Nachdenklich betrachtete ich sie und ihre heilenden Wunden. Sie wurden langsam zu Narben und ich fragte mich, ob sie wirklich so viel zurückbehalten würde, wie anfangs prognostiziert. Die bloße Vorstellung, dass sie bei jedem Blick in den Spiegel an diese grausame Zeit erinnert werden würde, jagte mir einen Schauer über den Rücken.

„Warum gehst du nicht nach Hause?", schlug sie mit einem Mal vor.

„Willst du mich etwa loswerden?", fragte ich in einem scherzhaften Ton.

„Nein. Ich will nur nicht, dass du dir noch mehr Ärger einhandelst, als du ohnehin schon hast", gab Sally zurück und schloss dann die Augen. Ich wusste nicht, ob sie wirklich müde war, oder nur so tat, damit ich ging. Aber ich biss an und erhob mich.

„Okay. Dann bis morgen", verabschiedete ich mich und wollte schon gehen, als ich mich noch einmal nach ihr umblickte.

„Wann gehst du eigentlich nach Hause?"

Schlagartig öffneten sich ihre Lider wieder und sie richtete sich so weit es ging auf. Nachdenklich musterte sie mich und meine Züge, dann entschied sie sich scheinbar, dass ich einer Antwort würdig war und sagte:

„Morgen. Gegen Mittag."

„Holen dich deine Eltern ab?", erkundigte ich mich, obwohl ich die Antwort darauf schon erahnte, wollte ich es trotzdem von ihr hören. Denn ansonsten würde es schwer werden, ihr meine Hilfe anzubieten.
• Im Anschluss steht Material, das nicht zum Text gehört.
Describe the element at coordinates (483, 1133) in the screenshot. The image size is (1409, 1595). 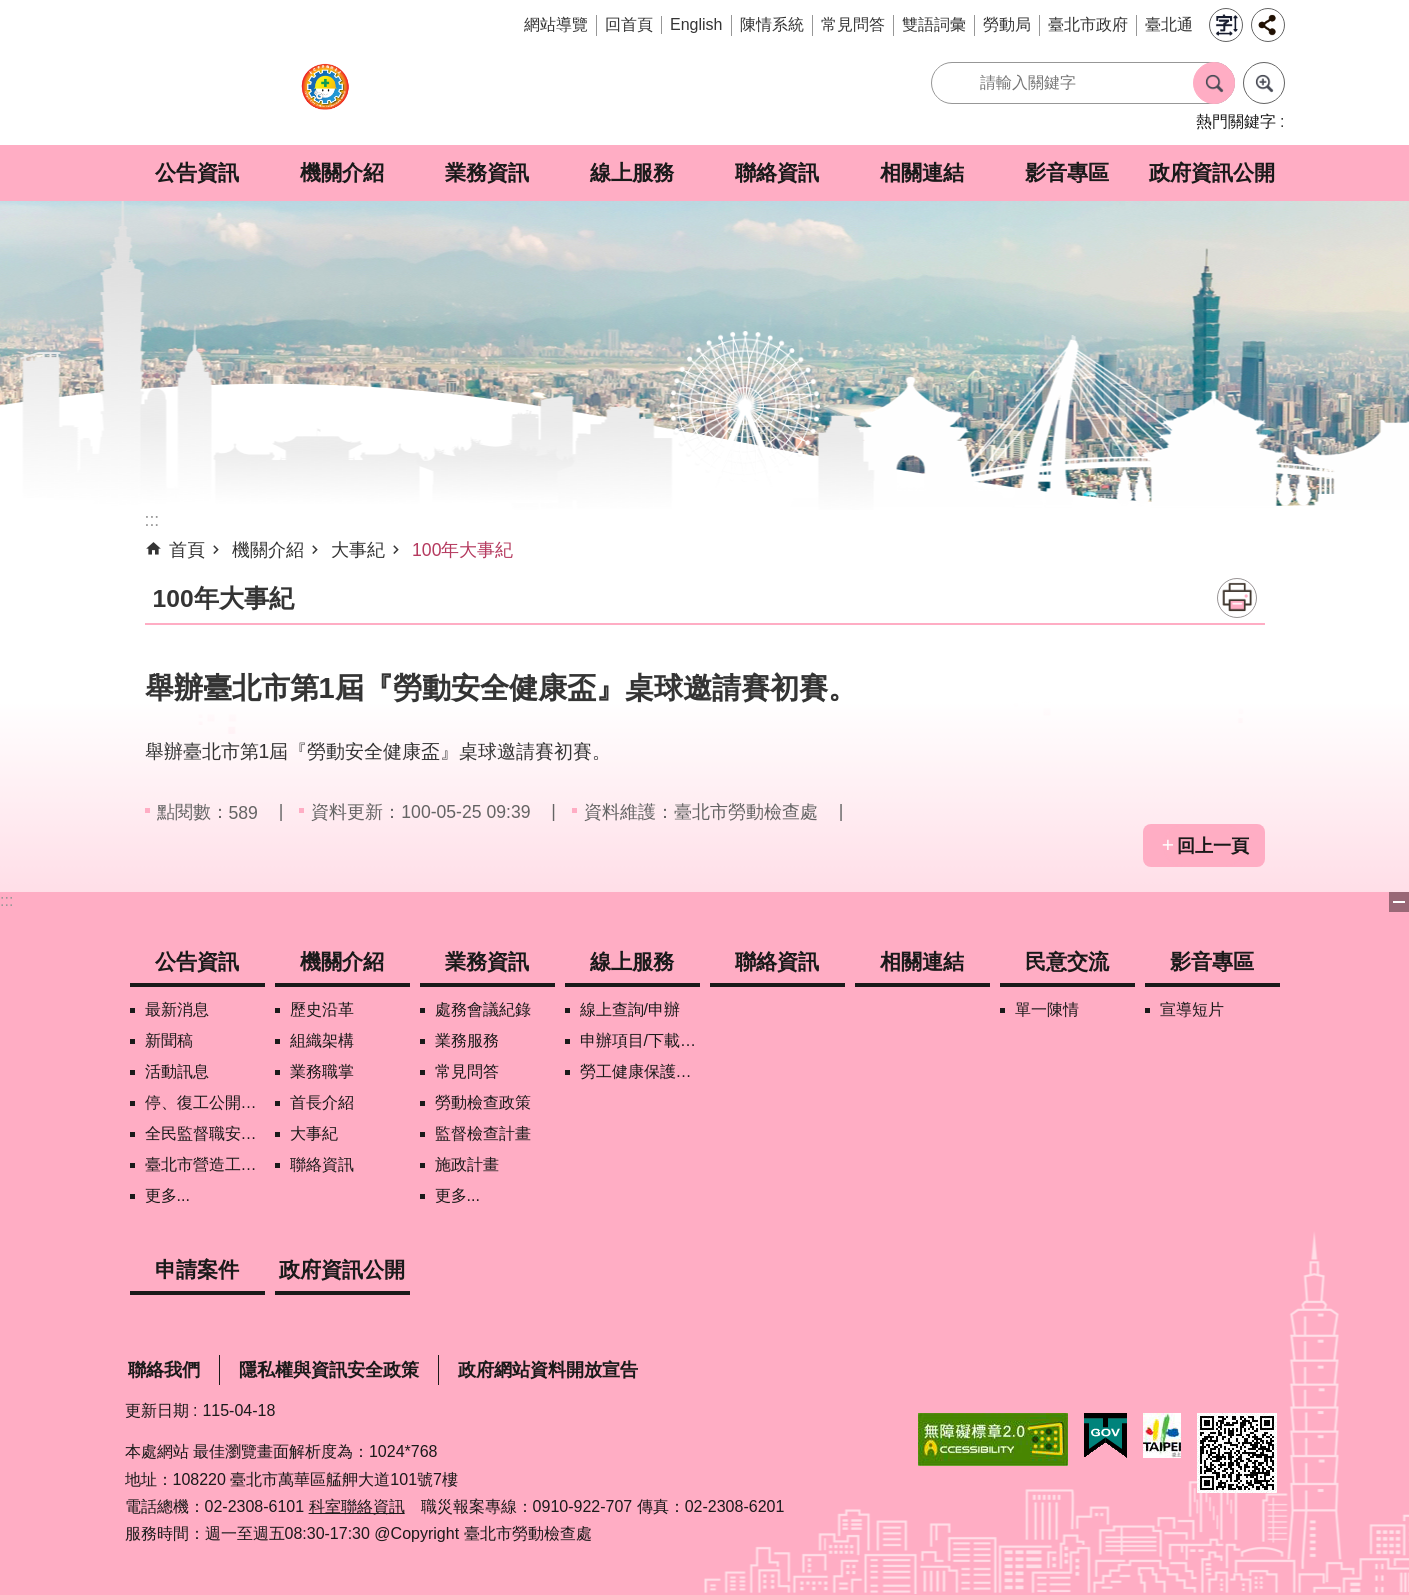
I see `監督檢查計畫` at that location.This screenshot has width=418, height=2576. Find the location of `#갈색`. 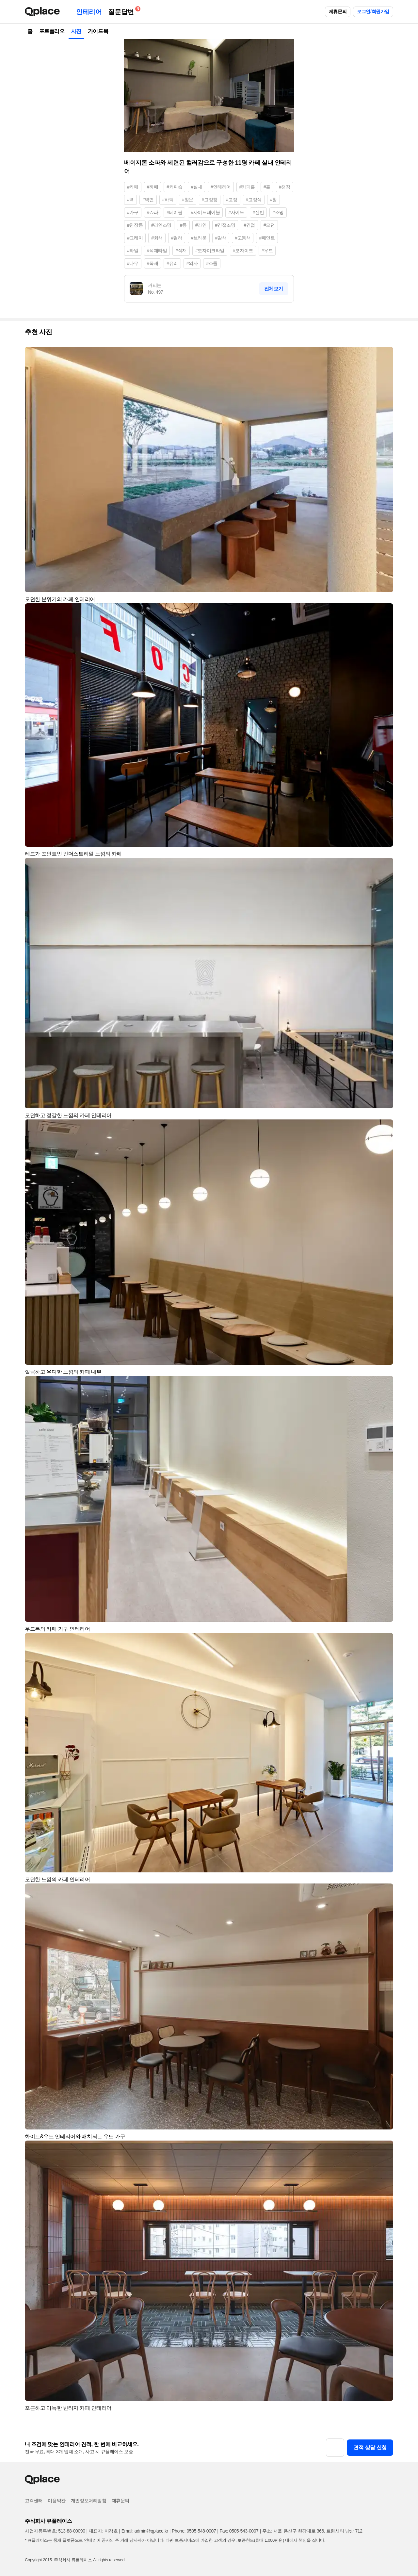

#갈색 is located at coordinates (221, 237).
„Nein. Ich habe es ihnen gar nicht erzählt. Ich ... ich bin noch nicht so weit mich ihnen zu stellen. Du warst dabei, als ich sie das letzte Mal gesehen habe. Das war nicht gerade ein Picknick. Außerdem, was soll ich denn sagen? Wenn sie mich auch nur einmal im Bad oder meinem Zimmer überraschen, werden sie sehen, dass ... es wird unmöglich sein ihnen länger weiß zumachen, dass ich überfallen wurde. Außerdem ... unsere Beziehung ist ohnehin schon angeknackst. Das möchte ich ungern auf die Probe stellen", erklärte sie in einem reinsten Wortschwall.

Verständnisvoll nickte ich und schob die Hände in die Jackentaschen, als ich ihr mein Angebot unterbreitete:

„Wenn du willst komme ich Morgen und bringe dich in ein Hotel. Wir werden Polizisten vor deiner Tür abstellen um sicherzugehen, dass du sicher bist. Oder ... du kommst mit zu mir. Dann können wir uns auch das zusätzliche Personal sparen", versuchte ich es so unbefangen wie möglich klingen zu lassen.

Überrascht hob sie eine Augenbraue und bedachte mich mit einem abwägenden Blick. Sie wusste selbst, dass sie beide Möglichkeiten annehmen konnte, wenn ich sie ihr anbot. Was sie letzten Endes zu ihrer Entscheidung bewegte, ob die Möglichkeit so auf dem Laufenden zu bleiben, oder die Nähe zu jemandem den sie kannte, wusste ich nicht, aber ich stellte es auch nicht in Frage.

„Okay", war alles was sie als Einwilligung von sich gab und ich wusste, was sie meinte, auch ohne dass sie es laut aussprach.

„Okay", erwiderte ich und verließ ihr Zimmer, ohne noch einmalzurückzuschauen.